First and foremost, I bring to the table passion. From mostly Italian and German stock, I've eaten heartily since early childhood in Oklahoma and Missouri, 16 total years of my youth in Southern California and New Jersey (just outside LA and NYC respectively), and travel over five continents. As an incessant reader and writer since girlhood, books first opened me up to the world, though I dreamed of having my own adventures to write about. Moving to San Francisco a decade ago, I was wowed not only by its unique, radiant beauty, but by the consistent quality of food, spending spare dollars eating out constantly. Though SF wasn't the immediate love affair for me New York was, it is a love that has only increased each year, the home I would happily end up in. This city still takes my breath away.

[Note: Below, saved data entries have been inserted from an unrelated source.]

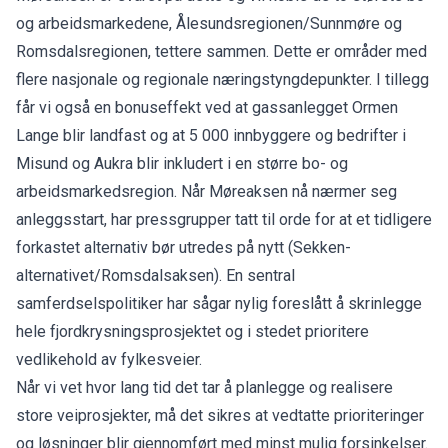
og arbeidsmarkedene, Ålesundsregionen/Sunnmøre og
Romsdalsregionen, tettere sammen. Dette er områder med
flere nasjonale og regionale næringstyngdepunkter. I tillegg
får vi også en bonuseffekt ved at gassanlegget Ormen
Lange blir landfast og at 5 000 innbyggere og bedrifter i
Misund og Aukra blir inkludert i en større bo- og
arbeidsmarkedsregion. Når Møreaksen nå nærmer seg
anleggsstart, har pressgrupper tatt til orde for at et tidligere
forkastet alternativ bør utredes på nytt (Sekken-
alternativet/Romsdalsaksen). En sentral
samferdselspolitiker har sågar nylig foreslått å skrinlegge
hele fjordkrysningsprosjektet og i stedet prioritere
vedlikehold av fylkesveier.
Når vi vet hvor lang tid det tar å planlegge og realisere
store veiprosjekter, må det sikres at vedtatte prioriteringer
og løsninger blir gjennomført med minst mulig forsinkelser.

Patricia Unterman's original San Francisco Food Lover's Guide was my food bible in those early days. I connected with her quest for the authentic, no matter the cuisine. I ate my way through neighborhoods, marking up her book (and all my dining guides) until I had been to every single restaurant, market, and bar in its pages. Eventually, requests asking me where to go and what to eat reached a fever pitch, so my husband (and partner in taste and travel) helped create my own humble website, The Perfect Spot, to share my reviews and finds. I've been sending out a bi-weekly newsletter for nearly four years based on my writings for the site. I also write for an ever-increasing number of magazines and websites.

"Diet," "lowfat," and "hold the cream" are words you'll never hear me say. My hunger for food as adventure means I make it a goal to have no food prejudices. Many say, "I'll try anything once," but my philosophy is to keep trying anything I don't like until I do. The food may not have been prepared properly; it was perhaps of poor quality; maybe the palate wasn't quite ready for it — dishes still deserve to be known at their best. I spent years trying to overcome my aversion to uni (sea urchin), for example. Eating chef David Bazigran's brilliant uni flan at Fifth Floor early this year was a revelation. I realized it was uni's texture, not its of-the-sea flavor, turning me off. I've enjoyed uni ever since, though only when ultra-fresh. From personal experience, I know one can change one's abhorrence of a food, and in so doing expand one's horizons another inch, uncovering another of life's simple delights.

Sometimes fear arises around unfamiliar foods — and the unfamiliar in general. Without variety and a vast range of expression, the world loses it color — and its joy. While sameness can be comforting (and there's a time for that), it is entirely boring. To go through any part of life bored or complacent is simply lazy. As with music or books, one can discover unknown lands with a few new ingredients, enlivened by the hands of a gifted, caring chef. Whether food cart or fine dining, there's no reason to settle for mediocrity, not with the unreal produce, vision, and talent surrounding us.